Step 1: For a poor individual $X_{i} = [\begin{matrix} \begin{matrix} x_{i 1} & x_{i 2} \end{matrix} & \dots & x_{id} \end{matrix}]$ in the population, the probability of variation of its jth variable $x_{ij}$ is given by the following equation.

P_{mij} = \frac{q}{μ + b G_{0}} \cdot [P_{mL} + (1 - P_{mL}) \cdot \frac{| P L_{ij} |}{| | P L_{i} | |_{1}}]

(25)

where $P_{mL}$ is the base probability of the mutation operation, usually taken as 0.1. $P L_{ij}$ is the adjustment priority of the jth variable. μ, b, and q are the mutation operation parameters, usually taken as constants between 0.5 and 1. $G_{0}$ is the current evolution generation. The mutation probability of poor individuals’ genes is higher when $G_{0}$ is small in the early stage of evolution to expand the search range more widely. Then, the mutation probability will gradually decrease with the increase of $G_{0}$ to avoid the deviation from the optimal solution caused by frequent mutation operations in the later stage of evolution.

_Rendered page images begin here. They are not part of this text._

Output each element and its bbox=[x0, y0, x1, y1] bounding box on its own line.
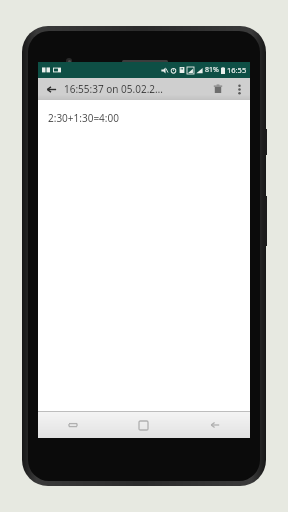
button[interactable]: Recent apps bbox=[38, 412, 108, 438]
staticText: 81% bbox=[205, 65, 219, 75]
staticText: 2:30+1:30=4:00 bbox=[48, 111, 119, 125]
button[interactable]: Back bbox=[179, 412, 250, 438]
staticText: 16:55:37 on 05.02.2… bbox=[64, 82, 163, 96]
staticText: 16:55 bbox=[227, 65, 247, 75]
button[interactable]: Home bbox=[108, 412, 179, 438]
button[interactable]: More options bbox=[230, 78, 248, 100]
button[interactable]: Back bbox=[38, 78, 64, 100]
button[interactable]: Delete bbox=[206, 78, 230, 100]
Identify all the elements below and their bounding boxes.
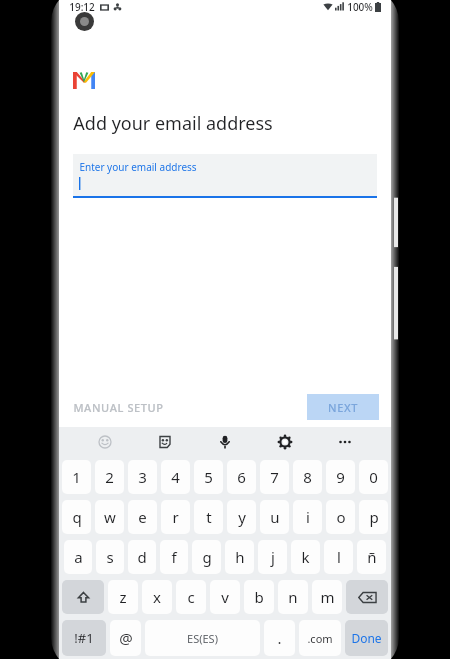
staticText: f <box>171 547 177 567</box>
button[interactable]: MANUAL SETUP <box>71 394 166 421</box>
button[interactable]: Done <box>345 620 388 656</box>
button[interactable]: t <box>194 500 223 534</box>
staticText: .com <box>307 631 333 646</box>
staticText: g <box>202 547 212 567</box>
button[interactable]: v <box>210 580 240 614</box>
staticText: NEXT <box>328 400 358 415</box>
staticText: o <box>336 507 346 527</box>
button[interactable]: q <box>62 500 91 534</box>
staticText: h <box>235 547 245 567</box>
button[interactable]: h <box>225 540 254 574</box>
button[interactable]: 6 <box>227 460 256 494</box>
staticText: j <box>271 547 275 567</box>
staticText: z <box>119 587 127 607</box>
staticText: 4 <box>171 467 180 487</box>
button[interactable]: a <box>64 540 92 574</box>
staticText: Done <box>351 630 382 646</box>
button[interactable]: 0 <box>359 460 388 494</box>
staticText: 0 <box>369 467 378 487</box>
staticText: 100% <box>347 0 373 14</box>
button[interactable]: Backspace <box>346 580 388 614</box>
button[interactable]: y <box>227 500 256 534</box>
staticText: a <box>74 547 83 567</box>
button[interactable]: e <box>128 500 157 534</box>
button[interactable]: b <box>244 580 274 614</box>
staticText: p <box>369 507 379 527</box>
button[interactable]: 7 <box>260 460 289 494</box>
button[interactable]: 2 <box>95 460 124 494</box>
button[interactable]: l <box>324 540 353 574</box>
staticText: Enter your email address <box>79 160 197 174</box>
button[interactable]: s <box>96 540 124 574</box>
button[interactable]: x <box>142 580 172 614</box>
button[interactable]: j <box>258 540 287 574</box>
button[interactable]: Shift <box>62 580 104 614</box>
staticText: q <box>72 507 82 527</box>
button[interactable]: o <box>326 500 355 534</box>
button[interactable]: .com <box>299 620 341 656</box>
button[interactable]: @ <box>110 620 141 656</box>
button[interactable]: k <box>291 540 320 574</box>
staticText: w <box>104 507 116 527</box>
button[interactable]: ES(ES) <box>145 620 260 656</box>
staticText: 5 <box>204 467 213 487</box>
button[interactable]: Settings <box>271 428 299 456</box>
button[interactable]: Emoji <box>91 428 119 456</box>
button[interactable]: 3 <box>128 460 157 494</box>
staticText: 6 <box>237 467 246 487</box>
button[interactable]: More options <box>331 428 359 456</box>
staticText: b <box>254 587 264 607</box>
button[interactable]: 5 <box>194 460 223 494</box>
staticText: u <box>270 507 280 527</box>
button[interactable]: p <box>359 500 388 534</box>
button[interactable]: Enter your email address <box>73 154 377 196</box>
button[interactable]: 4 <box>161 460 190 494</box>
button[interactable]: !#1 <box>62 620 106 656</box>
button[interactable]: m <box>312 580 342 614</box>
button[interactable]: f <box>160 540 188 574</box>
staticText: ES(ES) <box>187 631 218 646</box>
staticText: y <box>238 507 246 527</box>
button[interactable]: NEXT <box>307 394 379 420</box>
staticText: 7 <box>270 467 279 487</box>
staticText: i <box>306 507 310 527</box>
staticText: 2 <box>105 467 114 487</box>
staticText: t <box>206 507 212 527</box>
staticText: r <box>172 507 179 527</box>
staticText: v <box>221 587 229 607</box>
staticText: d <box>137 547 147 567</box>
button[interactable]: u <box>260 500 289 534</box>
button[interactable]: n <box>278 580 308 614</box>
button[interactable]: Stickers <box>151 428 179 456</box>
staticText: x <box>153 587 161 607</box>
button[interactable]: Voice input <box>211 428 239 456</box>
button[interactable]: g <box>192 540 221 574</box>
button[interactable]: c <box>176 580 206 614</box>
staticText: 8 <box>303 467 312 487</box>
staticText: MANUAL SETUP <box>73 400 164 415</box>
staticText: !#1 <box>74 629 94 647</box>
button[interactable]: ñ <box>357 540 386 574</box>
button[interactable]: 8 <box>293 460 322 494</box>
staticText: . <box>277 628 282 648</box>
staticText: 1 <box>72 467 81 487</box>
staticText: e <box>138 507 147 527</box>
staticText: s <box>106 547 114 567</box>
staticText: Add your email address <box>73 111 273 136</box>
staticText: 9 <box>336 467 345 487</box>
button[interactable]: r <box>161 500 190 534</box>
button[interactable]: 1 <box>62 460 91 494</box>
staticText: 3 <box>138 467 147 487</box>
button[interactable]: z <box>108 580 138 614</box>
button[interactable]: d <box>128 540 156 574</box>
button[interactable]: 9 <box>326 460 355 494</box>
staticText: n <box>288 587 298 607</box>
staticText: m <box>320 587 335 607</box>
staticText: c <box>187 587 195 607</box>
button[interactable]: i <box>293 500 322 534</box>
staticText: ñ <box>367 547 377 567</box>
staticText: k <box>301 547 310 567</box>
staticText: @ <box>119 628 133 648</box>
button[interactable]: . <box>264 620 295 656</box>
button[interactable]: w <box>95 500 124 534</box>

Step 2: The mutation operation is performed according to the following rules to generate the mutated individual $X_{i}'$ .

x_{ij}' = {\begin{matrix} x_{ij} + F_{m} \cdot \max {(x_{ij} - E L_{j}), (E H_{j} - x_{ij})}, (u \leq P_{mij}) \\ x_{ij}, (u > P_{mij}) \end{matrix}

(26)

where $x_{ij}'$ is the jth variable of the mutated individual $X_{i}'$ . u is a random number in (0, 1). $E H_{j}$ and $E L_{j}$ are the upper and lower limits of the values taken by the jth variable of the excellent individual. $F_{m}$ is the coefficient of the mutation operation. Take $F_{m}$ as the sensitivity value of the jth variable to the bth subobjective, $s_{jb}$ , if the current subobjective with the highest individual integrated loss is the bth subobjective.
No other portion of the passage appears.